The offensive security engine feature constantly scans and lets us know if any vulnerabilities in our environment can be exploited. While the offensive security engine for verifying exploit paths and prioritizing breach control is valuable, it lacks context awareness. For instance, it might flag something we intentionally made public, like a new website for an upcoming event. In those cases, we can safely ignore the alert. Overall, the engine is a useful tool. We extract the information it provides and prioritize it. A dedicated team reviews the alerts and, if necessary, escalates them to our DevOps team for further action.

By centralizing cloud infrastructure monitoring with PingSafe, our security team's productivity, and MTTR have been significantly improved.

Over time PingSafe has reduced the number of false positives by 40 percent.

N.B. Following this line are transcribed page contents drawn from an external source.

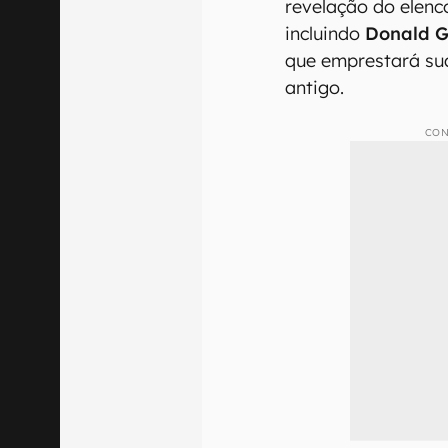
revelação do elenc
incluindo
Donald G
que emprestará su
antigo.
CON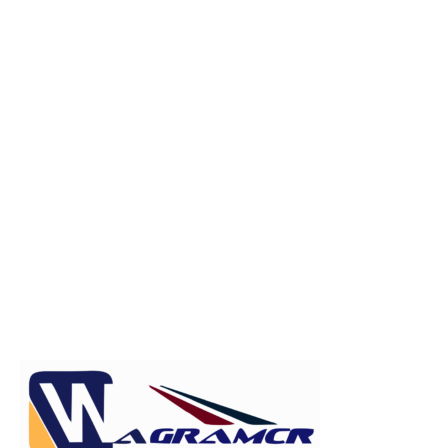
Publicitate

PingSafe has significantly improved our organization's risk posture. Since implementing it, we've been able to assess the risk associated with recently discovered CVEs much faster than before. This efficiency is due to PingSafe's proactive identification and scanning capabilities. Now, we start each day with a clear summary of potential risks, allowing us to prioritize effectively.

PingSafe has reduced our mean time to detection by 90 percent. This is because it scans every day and sends us real-time email alerts, allowing us to take immediate action.

PingSafe has reduced our mean time to remediation by 40 percent.

We have a dedicated channel where we collaborate with PingSafe and our internal teams.

The collaboration helped save our engineering time by 60 percent.

PingSafe's user interface and ease of use have had a positive impact on our security operations. For example, we recently needed a list of assets deployed in a specific GN in a cloud account for a particular incident. We went straight to PingSafe and were able to quickly obtain the assets along with a map of the security groups linked to them. The UI's simplicity helped us save significant time by eliminating the need to search for information manually.